## [REQUIRED ACTION]
How many of the lines below contain "Ahnenforschung"? Answer with that number alone.

## [DATA TO PROCESS]
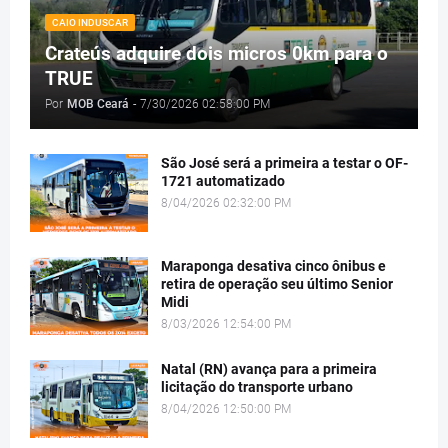
CAIO INDUSCAR
Crateús adquire dois micros 0km para o
TRUE
Por
MOB Ceará
-
7/30/2026 02:58:00 PM
São José será a primeira a testar o OF-
1721 automatizado
8/04/2026 02:32:00 PM
Maraponga desativa cinco ônibus e
retira de operação seu último Senior
Midi
8/03/2026 12:54:00 PM
Natal (RN) avança para a primeira
licitação do transporte urbano
8/04/2026 12:50:00 PM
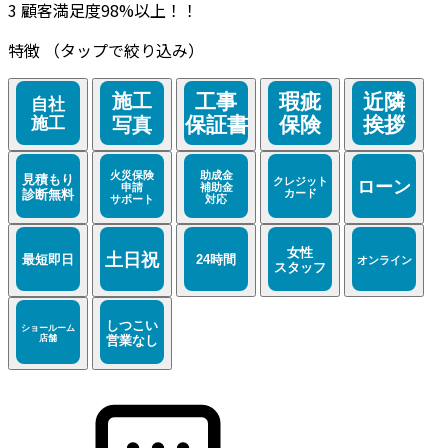
3
顧客満足度98%以上！！
特徴
（タップで絞り込み）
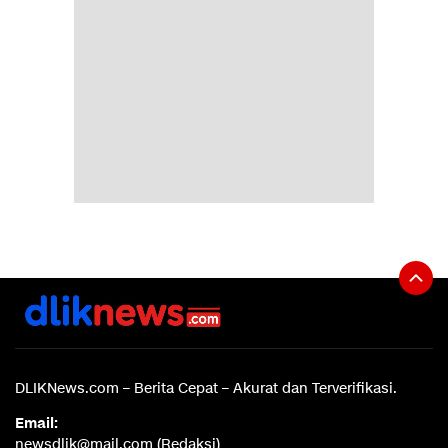
DLIKNews.com – Berita Cepat – Akurat dan Terverifikasi.
Email:
newsdlik@mail.com (Redaksi)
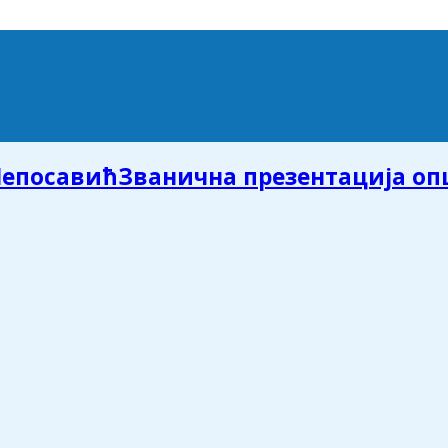
Званична презентација о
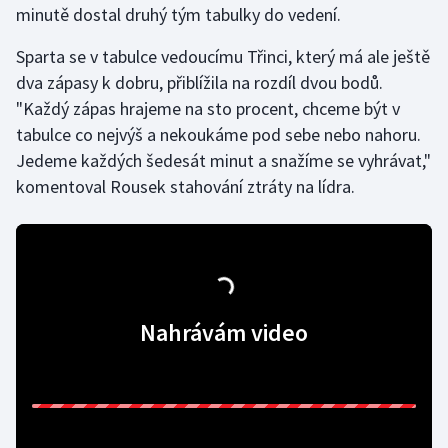
minutě dostal druhý tým tabulky do vedení.
Gymnastika
Sparta se v tabulce vedoucímu Třinci, který má ale ještě
dva zápasy k dobru, přiblížila na rozdíl dvou bodů.
Házená
"Každý zápas hrajeme na sto procent, chceme být v
tabulce co nejvýš a nekoukáme pod sebe nebo nahoru.
Jezdectví
Jedeme každých šedesát minut a snažíme se vyhrávat,"
komentoval Rousek stahování ztráty na lídra.
Judo
Krasobruslení
Lezení
Nahrávám video
Lyže a snowboard
Moderní pětiboj
Motorsport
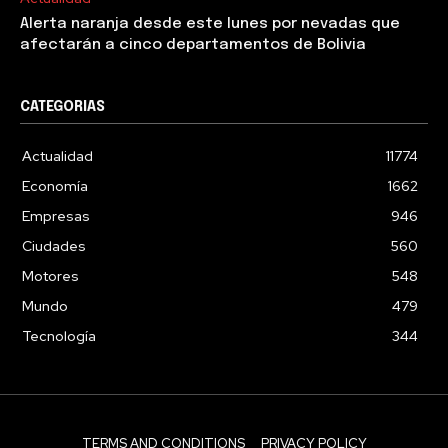
Alerta naranja desde este lunes por nevadas que
afectarán a cinco departamentos de Bolivia
CATEGORIAS
Actualidad
11774
Economía
1662
Empresas
946
Ciudades
560
Motores
548
Mundo
479
Tecnología
344
TERMS AND CONDITIONS
PRIVACY POLICY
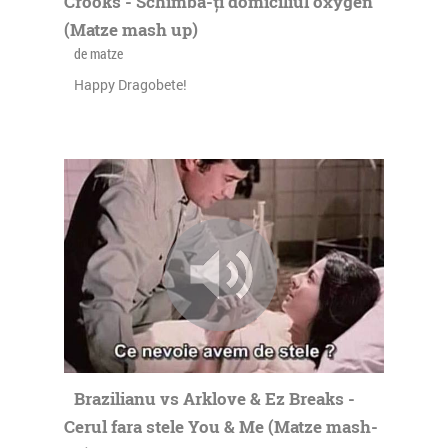
Crooks - Schimbă-ți domiciliul oxygen
(Matze mash up)
de matze
Happy Dragobete!
Brazilianu vs Arklove & Ez Breaks -
Cerul fara stele You & Me (Matze mash-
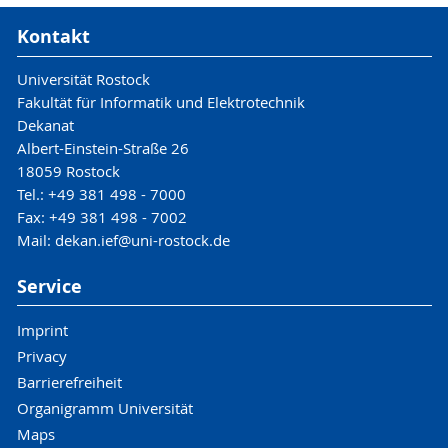
Kontakt
Universität Rostock
Fakultät für Informatik und Elektrotechnik
Dekanat
Albert-Einstein-Straße 26
18059 Rostock
Tel.: +49 381 498 - 7000
Fax: +49 381 498 - 7002
Mail: dekan.ief@uni-rostock.de
Service
Imprint
Privacy
Barrierefreiheit
Organigramm Universität
Maps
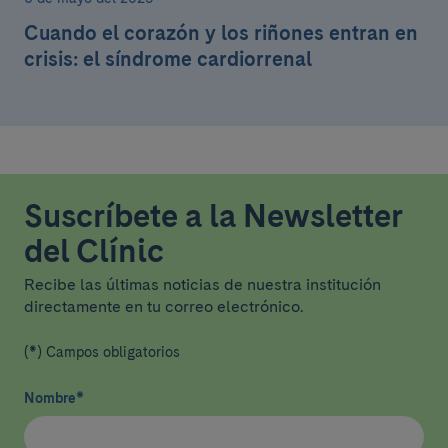
Cuando el corazón y los riñones entran en
crisis: el síndrome cardiorrenal
Suscríbete a la Newsletter
del Clínic
Recibe las últimas noticias de nuestra institución
directamente en tu correo electrónico.
(*) Campos obligatorios
Nombre
*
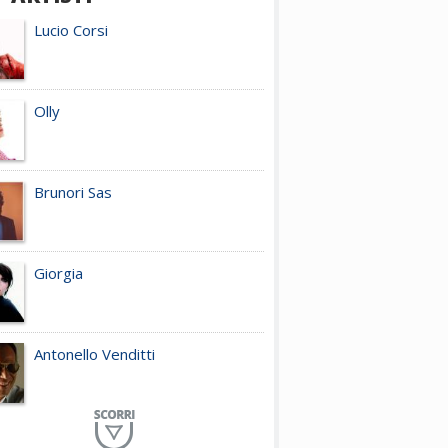
Lucio Corsi
Olly
Brunori Sas
Giorgia
Antonello Venditti
Planet Funk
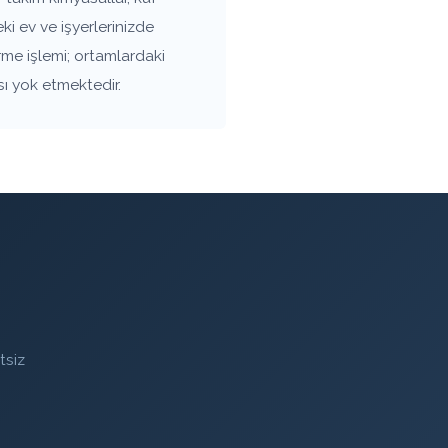
i ev ve işyerlerinizde
rme işlemi; ortamlardaki
sı yok etmektedir.
tsiz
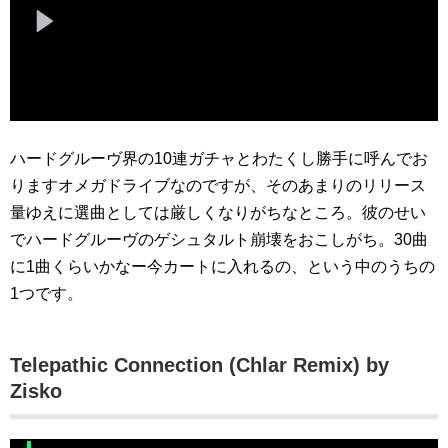
ハードグルーヴ界の10連ガチャとわたくし勝手に呼んでお
りますオメガドライブなのですが、そのあまりのリリース
量ゆえに選曲としては厳しくなりがちなところ。彼のせい
でハードグルーヴのゲシュタルト崩壊をおこしがち。30曲
に1曲くらいかなー今カートに入れるの、という中のうちの
1つです。
Telepathic Connection (Chlar Remix) by
Zisko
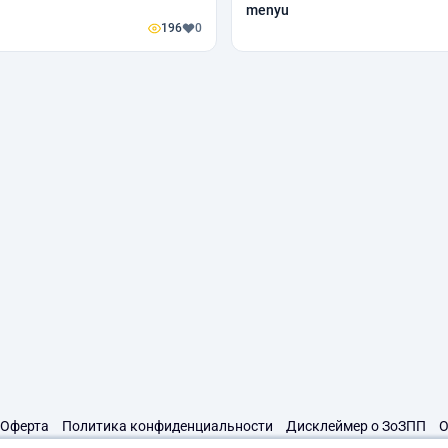
menyu
196
0
Оферта
Политика конфиденциальности
Дисклеймер о ЗоЗПП
О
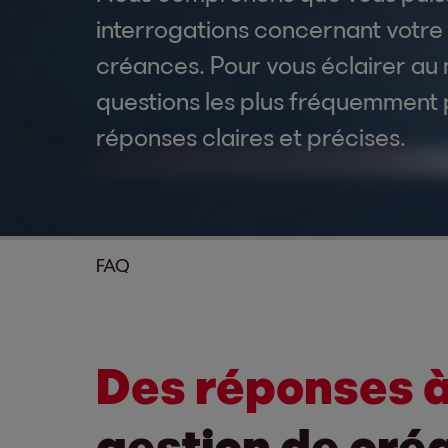
interrogations concernant votre 
créances. Pour vous éclairer au m
questions les plus fréquemmen
réponses claires et précises.
FAQ
Des réponses à
gestion de cré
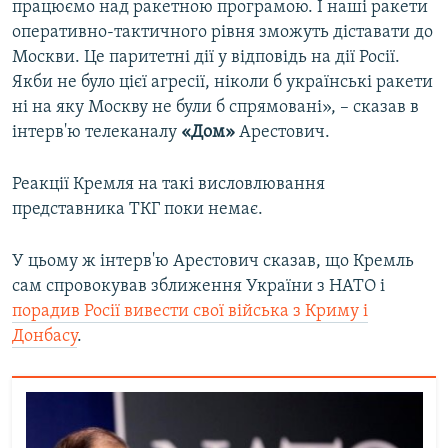
працюємо над ракетною програмою. І наші ракети
оперативно-тактичного рівня зможуть діставати до
Москви. Це паритетні дії у відповідь на дії Росії.
Якби не було цієї агресії, ніколи б українські ракети
ні на яку Москву не були б спрямовані», – сказав в
інтерв'ю телеканалу
«Дом»
Арестович.
Реакції Кремля на такі висловлювання
представника ТКГ поки немає.
У цьому ж інтерв'ю Арестович сказав, що Кремль
сам спровокував зближення України з НАТО і
порадив Росії вивести свої війська з Криму і
Донбасу
.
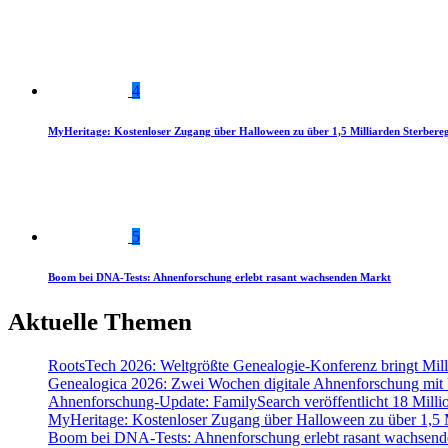
4
MyHeritage: Kostenloser Zugang über Halloween zu über 1,5 Milliarden Sterbereg
5
Boom bei DNA-Tests: Ahnenforschung erlebt rasant wachsenden Markt
Aktuelle Themen
RootsTech 2026: Weltgrößte Genealogie-Konferenz bringt Mi
Genealogica 2026: Zwei Wochen digitale Ahnenforschung mit
Ahnenforschung-Update: FamilySearch veröffentlicht 18 Milli
MyHeritage: Kostenloser Zugang über Halloween zu über 1,5 Mi
Boom bei DNA-Tests: Ahnenforschung erlebt rasant wachsend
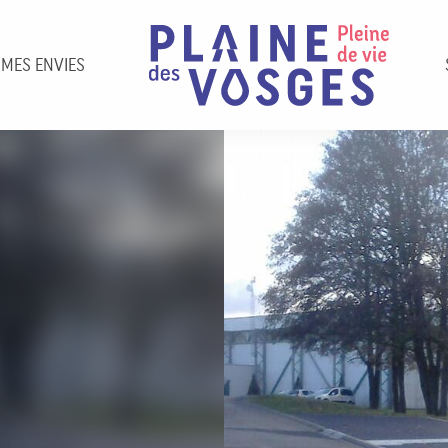
 MES ENVIES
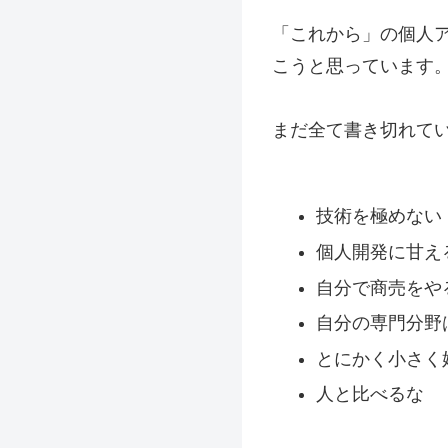
「これから」の個人
こうと思っています
まだ全て書き切れて
技術を極めない
個人開発に甘え
自分で商売をや
自分の専門分野
とにかく小さく
人と比べるな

## [RESPONSE]
4